Depreciation in Personal Finance with Hledger
We all know the spikes in our expenses when we buy a new washing machine or a new gadget. Accounting has a method to flatten these spikes over a longer period of time. This method is called “Depreciation”.
Businesses depreciate long-term assets because they want to even out the tax implications and to have better looking income statements.
In personal finance I haven’t come across depreciation, yet. But I think it is a fitting concept, that goes hand in hand with budgeting.
I depreciate two kinds of tangible assets in Hledger in two different ways.

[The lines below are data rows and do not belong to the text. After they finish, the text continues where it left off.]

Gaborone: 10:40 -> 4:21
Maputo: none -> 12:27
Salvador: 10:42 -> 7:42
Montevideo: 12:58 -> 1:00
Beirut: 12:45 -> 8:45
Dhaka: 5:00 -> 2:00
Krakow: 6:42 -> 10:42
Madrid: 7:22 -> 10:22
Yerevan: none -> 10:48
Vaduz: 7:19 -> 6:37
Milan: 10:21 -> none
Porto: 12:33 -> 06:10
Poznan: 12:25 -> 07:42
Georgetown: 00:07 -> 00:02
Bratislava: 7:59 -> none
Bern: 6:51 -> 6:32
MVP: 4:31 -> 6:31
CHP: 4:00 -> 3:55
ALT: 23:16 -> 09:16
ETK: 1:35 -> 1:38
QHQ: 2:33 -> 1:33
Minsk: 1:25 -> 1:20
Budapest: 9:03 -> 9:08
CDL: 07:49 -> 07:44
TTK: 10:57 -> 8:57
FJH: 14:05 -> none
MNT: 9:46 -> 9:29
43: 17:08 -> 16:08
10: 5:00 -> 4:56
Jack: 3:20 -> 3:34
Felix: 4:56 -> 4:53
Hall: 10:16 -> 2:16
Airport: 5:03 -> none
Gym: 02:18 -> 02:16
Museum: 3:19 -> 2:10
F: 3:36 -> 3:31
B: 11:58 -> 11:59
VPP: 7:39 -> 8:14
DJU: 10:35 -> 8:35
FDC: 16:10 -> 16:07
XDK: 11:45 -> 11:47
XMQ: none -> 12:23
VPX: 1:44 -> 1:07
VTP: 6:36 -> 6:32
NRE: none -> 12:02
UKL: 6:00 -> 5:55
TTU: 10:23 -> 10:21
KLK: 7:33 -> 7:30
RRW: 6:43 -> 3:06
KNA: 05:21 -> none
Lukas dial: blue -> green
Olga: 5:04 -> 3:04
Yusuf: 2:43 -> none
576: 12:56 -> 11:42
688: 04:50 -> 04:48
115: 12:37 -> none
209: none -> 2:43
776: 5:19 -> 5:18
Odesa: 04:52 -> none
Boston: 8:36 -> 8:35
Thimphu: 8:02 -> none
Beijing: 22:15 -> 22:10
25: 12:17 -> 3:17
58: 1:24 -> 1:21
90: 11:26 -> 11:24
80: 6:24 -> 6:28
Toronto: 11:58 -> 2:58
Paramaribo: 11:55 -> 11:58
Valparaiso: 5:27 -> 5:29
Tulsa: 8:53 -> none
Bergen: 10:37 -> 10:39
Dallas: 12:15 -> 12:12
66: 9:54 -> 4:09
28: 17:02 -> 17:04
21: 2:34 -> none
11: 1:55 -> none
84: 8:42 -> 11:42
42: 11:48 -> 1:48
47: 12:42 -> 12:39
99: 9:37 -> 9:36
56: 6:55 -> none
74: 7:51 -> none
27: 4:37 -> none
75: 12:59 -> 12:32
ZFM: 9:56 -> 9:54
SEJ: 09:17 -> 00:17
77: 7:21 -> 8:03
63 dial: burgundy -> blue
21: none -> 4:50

- assets I want to sell after a fixed amount of time
- assets I use until I replace them
Resellable Assets
For assets I want to sell I add a commodity when buying like this:
2016/09/10 * Apple | Buying the new iPhone
Assets:Devices:iPhone 1 iPhoneSeven @@ 869.00 EUR
Assets:Cash:Checking
Over the months of usage I get the current salvage value for the device from sites like reBuy and add market prices to my journal:
P 2017/08/31 iPhoneSeven 496.71 EUR
P 2018/01/02 iPhoneSeven 445.00 EUR
P 2018/06/09 iPhoneSeven 423.93 EUR
Also I calculate a monthly depreciation for the usage of the device where the sum of all monthly expenses should be the difference between the salvage value and the purchase price. This results in monthly transactions like this:
2016/09/10 * iPhone 7 depreciation
Expenses:Gadgets:iPhone 20.00 EUR
Equity:AccumulatedDepreciation
At the end of its lifetime the selling transaction might look like this:
2018/09/06 Selling iPhone 7
Assets:Cash:Checking 400.00 EUR
Assets:Devices:iPhone -1 iPhoneSeven @@ 400.00 EUR
Income:iPhone
Devices I use till they die (linear depreciation)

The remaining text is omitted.